Harney believes the person had already injured a nurse looking after him on the ward below before fleeing upstairs through the fire escape.

The male patient had broken into the ward and assaulted three nurses before grabbing an oxygen cylinder and attacking his mother. The nurses were later treated at ED for minor injuries before being discharged.

When their mum arrived she saw a man breaking a computer and smashing up the ward, before making a beeline for her, the guard's son Carl Harney told the Herald.

"He saw mum standing there with a big yellow jacket on and mum was just stuck in a corner."

She tried to grab a chair in self defence, but it was a three-bench chair and she couldn't lift it. Instead she lifted her arms up to try cover her face.

The man then struck her over the head with the oxygen cylinder.

His mother's memory was pretty hazy after that.

Her daughter Tajuana Eltringham said another guard working at the Henry Bennett Centre heard the commotion on the radio and raced to help her, despite breaking the rules. HBC guards are not supposed to leave their posts to help guards in the main building.

But Eltringham was grateful he did.

"He saved her life."

The security guard hauled the patient off their mum while other doctors and nurses arrived.

"By then mum's head had pretty much fallen apart. There was blood everywhere." Eltringham said.

Her children didn't realise how badly injured their mum was until they called her mobile at 7am that morning and were told by another guard that she was in the High Dependency Unit.

"I burst into tears and walked out, it was a massive shock seeing my mum like that.

"My mum was severely bruised, swollen, she was almost unrecognisable. It was really hard to see."

The security guard, pictured the day after she was brutally assaulted by a patient last month, faces a long road to recovery. Photo / Supplied
The security guard, pictured the day after she was brutally assaulted by a patient last month, faces a long road to recovery. Photo / Supplied

Eltringham said it was extremely upsetting seeing their mother battered and bruised, and she struggled with what to tell her younger siblings, aged 7 and 9.

Their mum required two surgeries after suffering a broken wrist, torn ligaments in her other arm and multiple facial fractures.

Their mother was only discharged from Waikato Hospital on Saturday and will be off work for at least three months.

"She's got no independence at the moment.
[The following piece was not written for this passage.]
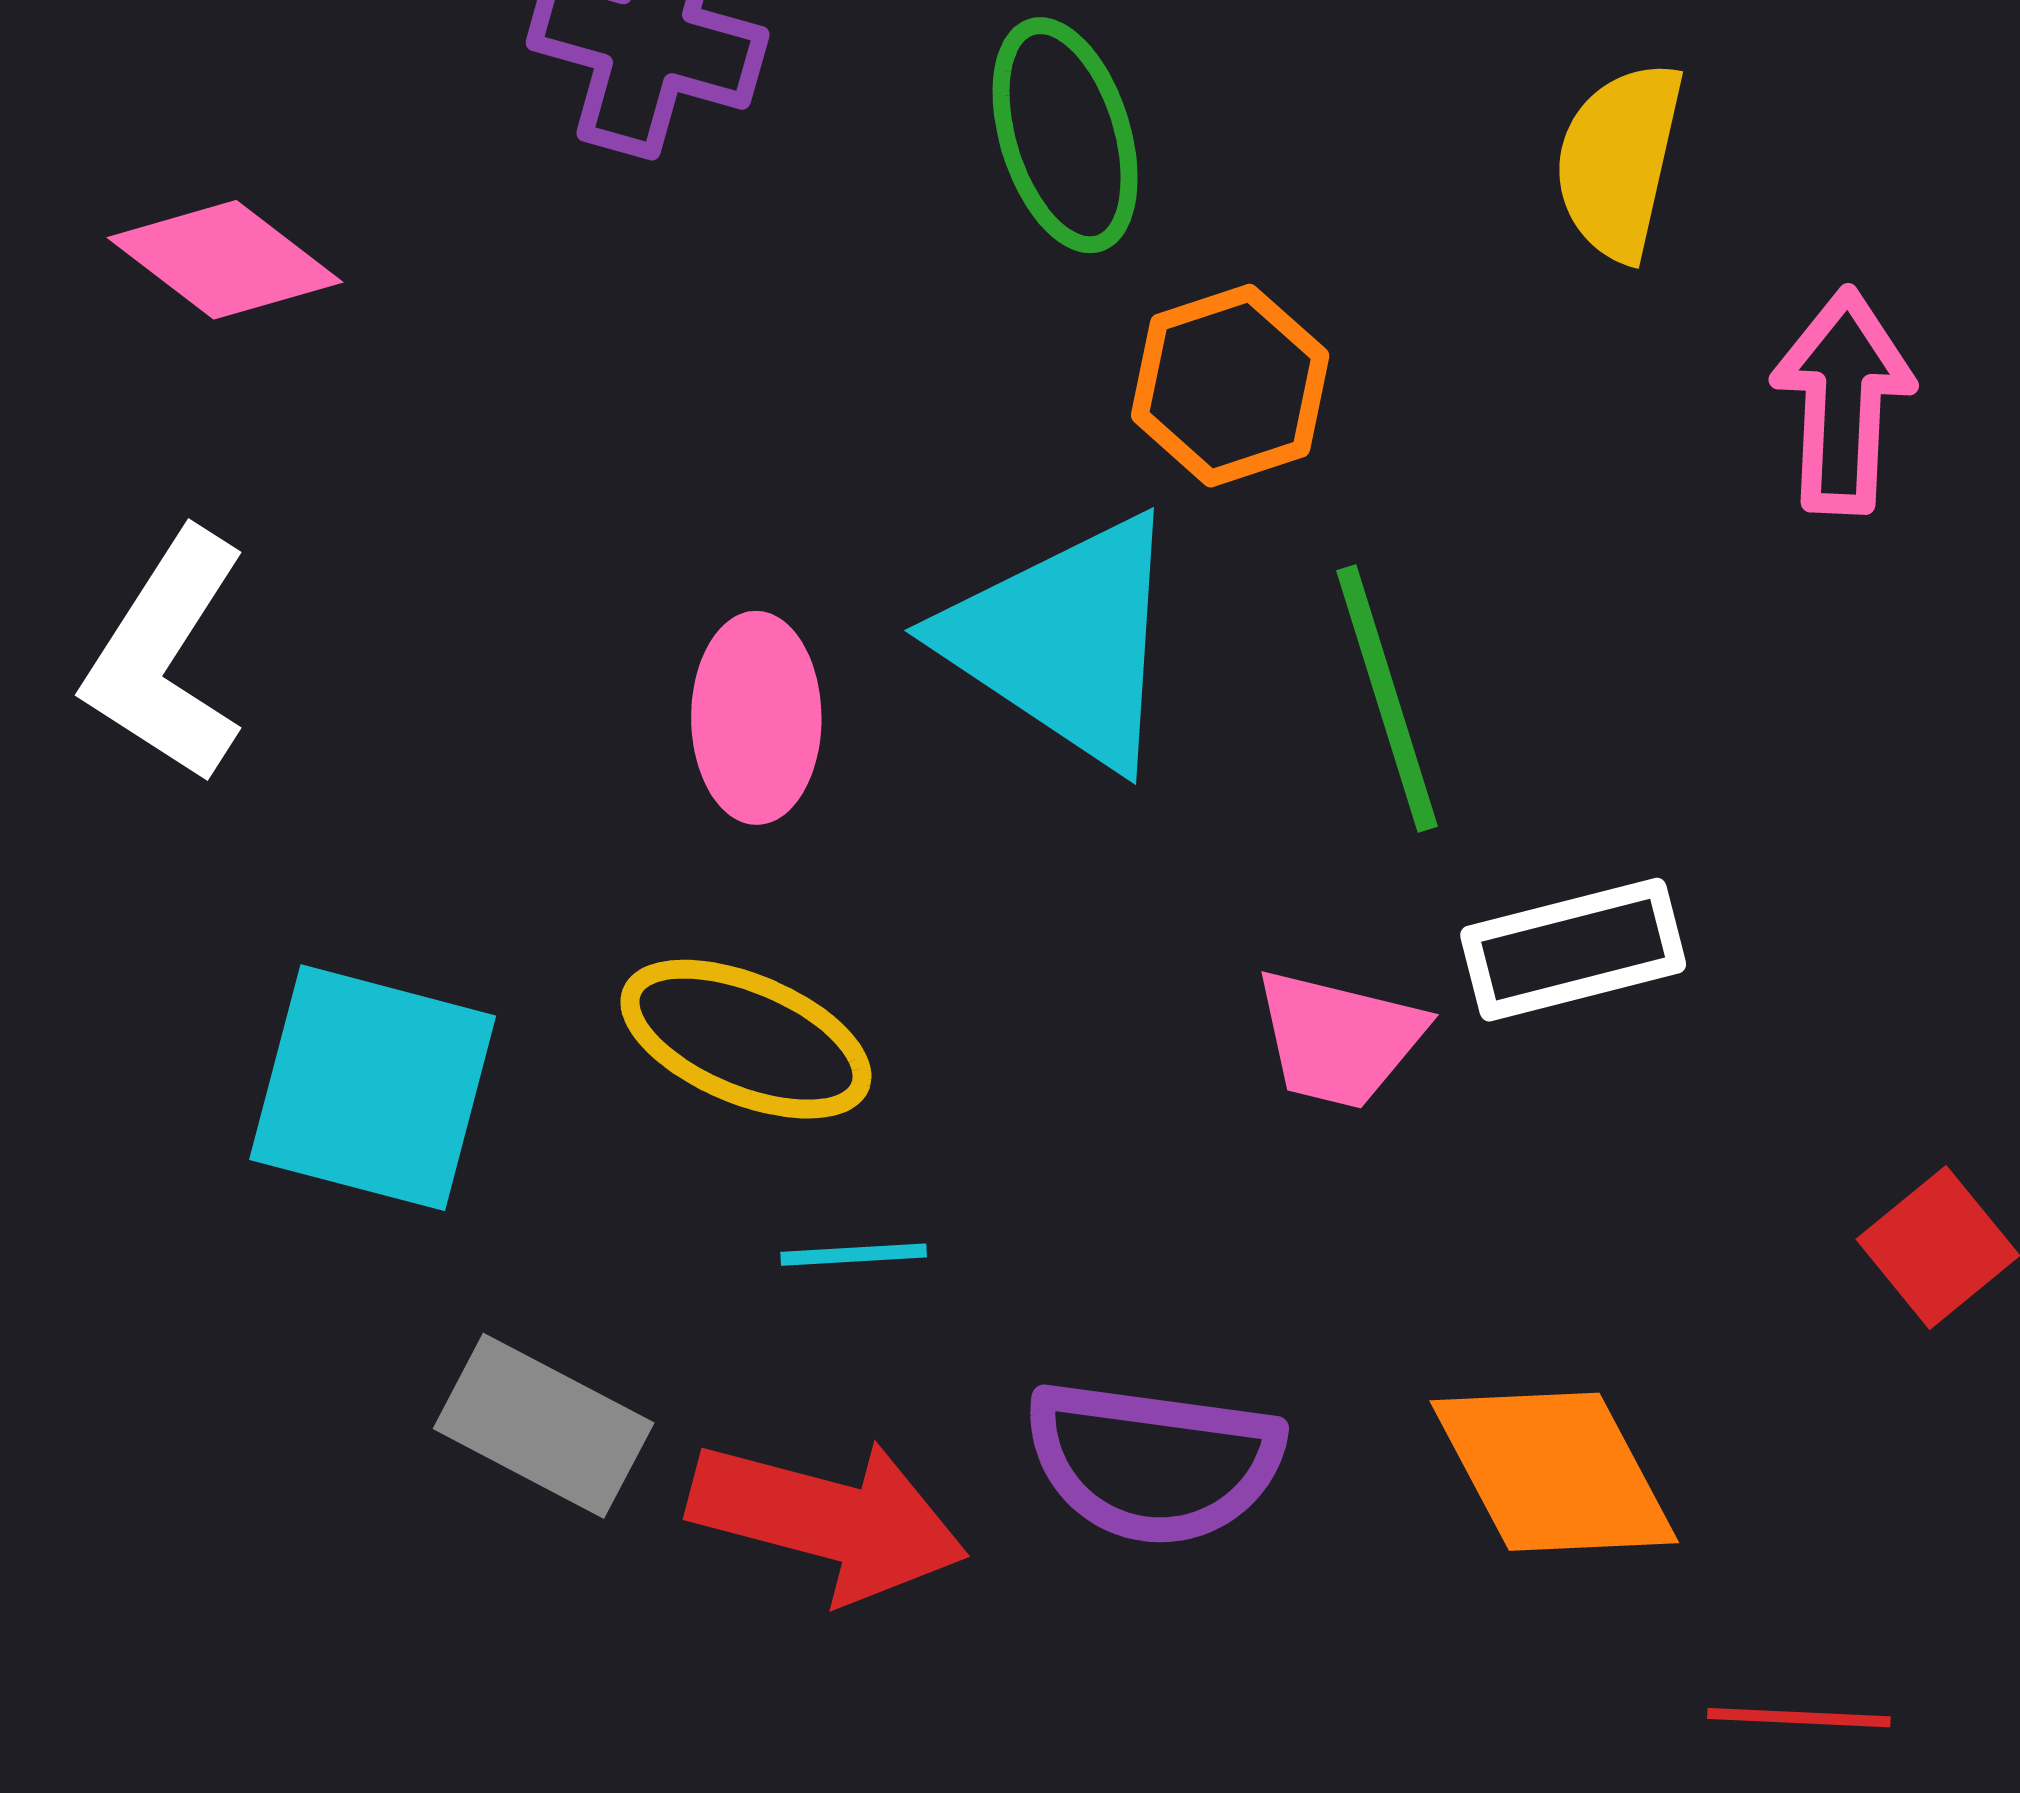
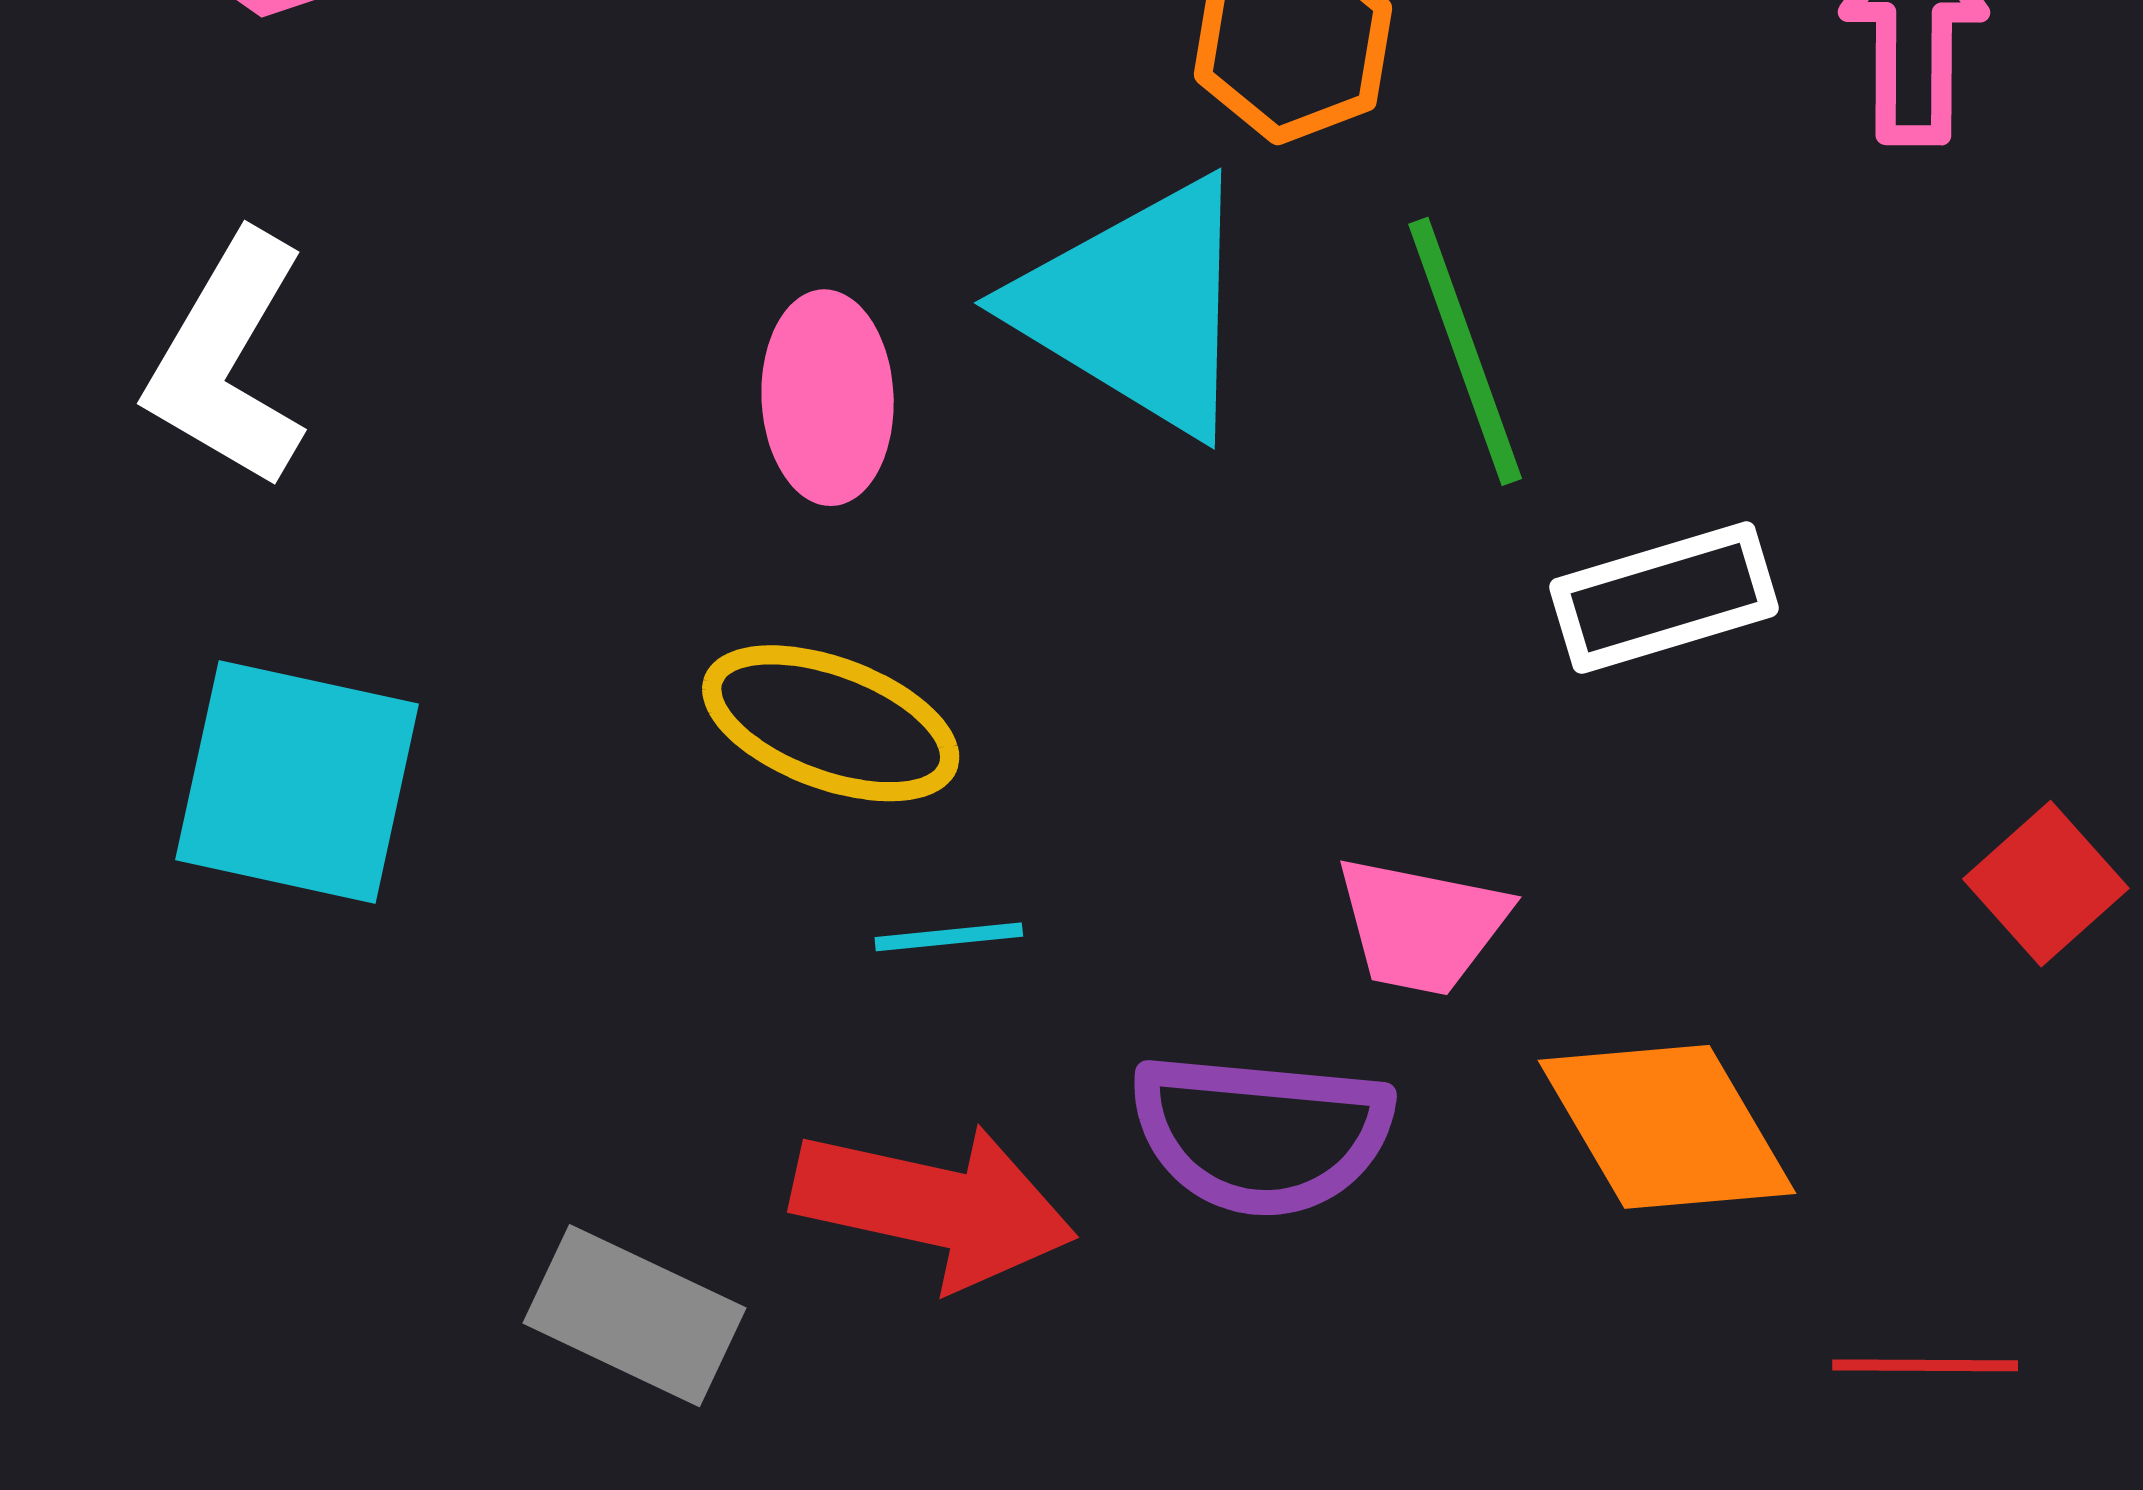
pink trapezoid: (1339, 1039) -> (1422, 925), moved
cyan square: (373, 1088) -> (297, 782), moved
gray rectangle: (544, 1426) -> (635, 1316), moved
She can't do anything ... She struggles to even make a coffee," Harney said.

She can't drive or work and has so little strength in her arms that she accidentally locked herself in the bathroom at the weekend and needed help opening the door.

The guard's family are speaking out on their mother's behalf because they say she can't because she and other security guards have been muzzled by their employer, Allied Security.

Her family said it was not the first time guards felt unsafe while at work and called on Allied and Waikato DHB to have better safety measures in place such as making guards respond to incidents in pairs and more training. They believed better communication may have also prevented the incident.

"There are a lot of the guards, not just my mum, who say they're not safe. That guy shouldn't have been on that ward," Harney said.

Their mother had worked at Waikato Hospital for two years and loved her job and the people she worked with.

The family's criticism lay with the upper management of Allied Security and Waikato DHB, and said staff were overworked and underpaid.

E tū senior organiser Iriaka Rauhihi said Allied Security's media ban meant guards could not speak out about important health and safety issues because they risked losing their jobs.

"They should have the right to voice their legitimate concerns about this, but they don't."

A 35-year-old man has been charged in relation to the incident.

Allied Security has been approached for comment.

In a statement, Waikato DHB executive director facilities and business Chris Cardwell said the attack was "very concerning and is under investigation to see whether anything could have been done differently".

"Waikato DHB is committed to providing a safe environment for its staff and contractors, no one should have to face this kind of physical attack at work and we are very concerned that this happened in our hospital.

"Our thoughts are with the guard and her family as she recovers from her injuries."